# Forum > News > Community Chat > The Back Room >  Edited Singing Sunflower

## Exnintythree

Well, I thought this was appropriate. And I haven't posted on MMOwned in forever...

Sorry, no download available for the edit right now, but I'm sure it wouldn't be to hard for you to do recreate the edit. If not, I'll try to post it eventually.

So, here it is.

----------


## Yamachi

This isn't a texture swap at all and has nothing to do with model editing... It's a shooped image.

----------


## Exnintythree

> This isn't a texture swap at all and has nothing to do with model editing... It's a shooped image.

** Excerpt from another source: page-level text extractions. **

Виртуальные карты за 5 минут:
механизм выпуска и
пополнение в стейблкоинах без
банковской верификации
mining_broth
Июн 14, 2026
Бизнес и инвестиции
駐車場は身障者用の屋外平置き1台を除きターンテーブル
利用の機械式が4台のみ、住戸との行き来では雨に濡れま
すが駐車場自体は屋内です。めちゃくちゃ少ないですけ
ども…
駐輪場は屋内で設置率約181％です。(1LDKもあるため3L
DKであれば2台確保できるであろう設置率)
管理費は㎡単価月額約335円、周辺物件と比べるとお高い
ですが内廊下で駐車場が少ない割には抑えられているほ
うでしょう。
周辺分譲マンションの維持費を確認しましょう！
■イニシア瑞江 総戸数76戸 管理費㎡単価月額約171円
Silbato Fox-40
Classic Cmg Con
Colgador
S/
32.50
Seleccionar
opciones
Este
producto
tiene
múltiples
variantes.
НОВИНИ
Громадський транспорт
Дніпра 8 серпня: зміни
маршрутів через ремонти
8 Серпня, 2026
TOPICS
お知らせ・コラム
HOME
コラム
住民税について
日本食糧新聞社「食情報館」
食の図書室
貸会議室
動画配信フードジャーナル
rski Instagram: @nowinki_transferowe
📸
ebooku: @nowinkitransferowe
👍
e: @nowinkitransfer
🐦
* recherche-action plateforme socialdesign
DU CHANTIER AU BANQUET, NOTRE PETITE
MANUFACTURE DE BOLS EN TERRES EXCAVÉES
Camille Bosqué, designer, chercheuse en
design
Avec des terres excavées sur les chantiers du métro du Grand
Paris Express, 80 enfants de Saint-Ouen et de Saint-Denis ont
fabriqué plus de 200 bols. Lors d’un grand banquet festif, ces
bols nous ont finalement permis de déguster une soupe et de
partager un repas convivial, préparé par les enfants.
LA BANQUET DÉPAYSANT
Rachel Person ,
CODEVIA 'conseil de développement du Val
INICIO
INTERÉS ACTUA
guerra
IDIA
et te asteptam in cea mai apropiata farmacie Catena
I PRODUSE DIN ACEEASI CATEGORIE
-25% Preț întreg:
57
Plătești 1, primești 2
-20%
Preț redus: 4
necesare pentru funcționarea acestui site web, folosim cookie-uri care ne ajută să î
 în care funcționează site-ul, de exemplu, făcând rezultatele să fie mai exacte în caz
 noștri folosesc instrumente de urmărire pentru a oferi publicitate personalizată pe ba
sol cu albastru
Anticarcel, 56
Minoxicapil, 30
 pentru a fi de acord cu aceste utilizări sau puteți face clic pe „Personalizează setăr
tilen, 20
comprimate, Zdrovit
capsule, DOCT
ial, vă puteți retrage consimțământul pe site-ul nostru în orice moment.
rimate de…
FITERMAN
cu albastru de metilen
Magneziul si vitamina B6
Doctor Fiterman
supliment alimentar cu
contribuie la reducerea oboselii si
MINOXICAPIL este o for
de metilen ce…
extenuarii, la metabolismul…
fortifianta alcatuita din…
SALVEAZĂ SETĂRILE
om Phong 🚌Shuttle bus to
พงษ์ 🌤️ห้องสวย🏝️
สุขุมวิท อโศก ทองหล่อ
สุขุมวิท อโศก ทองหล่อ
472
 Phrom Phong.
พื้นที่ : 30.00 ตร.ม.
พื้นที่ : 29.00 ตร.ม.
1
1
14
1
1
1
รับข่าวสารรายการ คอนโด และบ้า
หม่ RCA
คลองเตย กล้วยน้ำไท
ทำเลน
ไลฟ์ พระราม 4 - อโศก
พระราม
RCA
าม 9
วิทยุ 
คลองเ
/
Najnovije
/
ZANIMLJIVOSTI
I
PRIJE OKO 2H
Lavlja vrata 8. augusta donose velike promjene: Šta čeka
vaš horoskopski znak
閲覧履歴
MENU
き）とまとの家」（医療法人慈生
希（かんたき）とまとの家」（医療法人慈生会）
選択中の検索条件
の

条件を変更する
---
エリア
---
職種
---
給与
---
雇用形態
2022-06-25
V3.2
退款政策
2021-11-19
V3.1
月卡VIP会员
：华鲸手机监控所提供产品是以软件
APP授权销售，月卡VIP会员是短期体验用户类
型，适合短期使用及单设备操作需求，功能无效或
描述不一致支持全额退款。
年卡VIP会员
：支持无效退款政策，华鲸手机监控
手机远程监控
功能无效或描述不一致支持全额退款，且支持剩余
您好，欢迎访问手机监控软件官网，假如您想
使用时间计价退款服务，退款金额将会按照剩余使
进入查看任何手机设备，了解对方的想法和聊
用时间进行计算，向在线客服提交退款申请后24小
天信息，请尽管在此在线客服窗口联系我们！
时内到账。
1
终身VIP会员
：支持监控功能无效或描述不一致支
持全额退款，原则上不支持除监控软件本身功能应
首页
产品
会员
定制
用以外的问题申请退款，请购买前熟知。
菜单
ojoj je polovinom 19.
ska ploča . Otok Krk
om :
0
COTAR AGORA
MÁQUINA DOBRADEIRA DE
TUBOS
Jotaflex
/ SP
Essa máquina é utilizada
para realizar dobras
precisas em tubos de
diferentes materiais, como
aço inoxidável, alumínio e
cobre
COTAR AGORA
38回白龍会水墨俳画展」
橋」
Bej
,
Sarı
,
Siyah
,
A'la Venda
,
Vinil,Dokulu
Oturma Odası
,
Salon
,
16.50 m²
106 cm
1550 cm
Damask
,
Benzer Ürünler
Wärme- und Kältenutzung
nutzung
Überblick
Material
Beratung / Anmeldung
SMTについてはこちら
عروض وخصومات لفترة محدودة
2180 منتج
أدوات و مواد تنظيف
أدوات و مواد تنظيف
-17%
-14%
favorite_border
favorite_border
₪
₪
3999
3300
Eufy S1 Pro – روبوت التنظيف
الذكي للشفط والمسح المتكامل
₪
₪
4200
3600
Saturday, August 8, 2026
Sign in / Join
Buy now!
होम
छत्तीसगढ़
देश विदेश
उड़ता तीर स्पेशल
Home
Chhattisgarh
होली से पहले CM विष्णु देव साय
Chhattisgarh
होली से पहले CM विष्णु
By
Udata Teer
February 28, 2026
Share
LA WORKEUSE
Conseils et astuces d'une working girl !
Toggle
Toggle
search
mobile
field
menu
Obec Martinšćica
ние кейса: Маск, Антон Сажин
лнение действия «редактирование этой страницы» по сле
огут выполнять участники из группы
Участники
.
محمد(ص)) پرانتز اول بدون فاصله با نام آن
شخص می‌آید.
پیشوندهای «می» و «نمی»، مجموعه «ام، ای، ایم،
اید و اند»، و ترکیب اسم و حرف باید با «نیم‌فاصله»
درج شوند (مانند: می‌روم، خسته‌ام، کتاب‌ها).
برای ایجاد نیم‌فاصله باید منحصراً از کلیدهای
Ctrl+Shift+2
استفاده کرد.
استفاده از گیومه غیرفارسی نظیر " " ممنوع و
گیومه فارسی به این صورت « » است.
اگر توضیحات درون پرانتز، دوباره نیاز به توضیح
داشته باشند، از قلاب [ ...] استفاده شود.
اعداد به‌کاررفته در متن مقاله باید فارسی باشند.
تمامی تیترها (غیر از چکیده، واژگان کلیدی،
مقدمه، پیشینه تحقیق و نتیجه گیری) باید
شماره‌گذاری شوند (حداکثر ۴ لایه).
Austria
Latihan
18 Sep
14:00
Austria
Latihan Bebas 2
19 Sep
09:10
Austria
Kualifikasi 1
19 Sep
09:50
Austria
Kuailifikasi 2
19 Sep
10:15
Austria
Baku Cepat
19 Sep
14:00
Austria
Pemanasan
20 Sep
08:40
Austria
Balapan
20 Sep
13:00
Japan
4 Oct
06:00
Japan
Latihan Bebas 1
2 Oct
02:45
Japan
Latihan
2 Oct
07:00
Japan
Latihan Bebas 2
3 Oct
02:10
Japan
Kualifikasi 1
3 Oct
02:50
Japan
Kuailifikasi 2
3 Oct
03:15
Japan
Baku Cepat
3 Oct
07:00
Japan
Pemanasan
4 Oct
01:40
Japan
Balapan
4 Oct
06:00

It may not be a texture swap, because I have no idea what to post it as since I never visit this website. But it is in fact a model that was edited. So why would it not have anything to do with "model editing?"

----------


## MadameGrip

Haha I want to see that from different angles before I believe that this is anything else than pure trolling  :Big Grin:

----------


## Leonim

I litterally lol'd irl
+rep

----------


## dasde

I wanna rename this to "Singing Troll" "Teaches you to summon Singing Troll, trolololololo"

----------


## dazzidrood

hahaha it would be so f*ckin awesome if some1 could do that edit  :Big Grin: 

+rep because you made my day  :Smile:

----------


## Yamachi

> It may not be a texture swap, because I have no idea what to post it as since I never visit this website. But it is in fact a model that was edited. So why would it not have anything to do with "model editing?"


How on Earth could you possibly think this is a model edit? It's not an edited model, it's an edited SCREENSHOT.
This thread should have been posted here, here, or (at a stretch) here and not in this forum.

/thread

----------


## mariodk

i got a idea for Texture for sunflower make it to Fire Flower from Super Mario games

----------


## Reflection

No download nor a real model edit, moved to back room.

----------


## culdin

actually this is just a texture edit. totally possible i will think about replicating this tomorrow so you guys can download

----------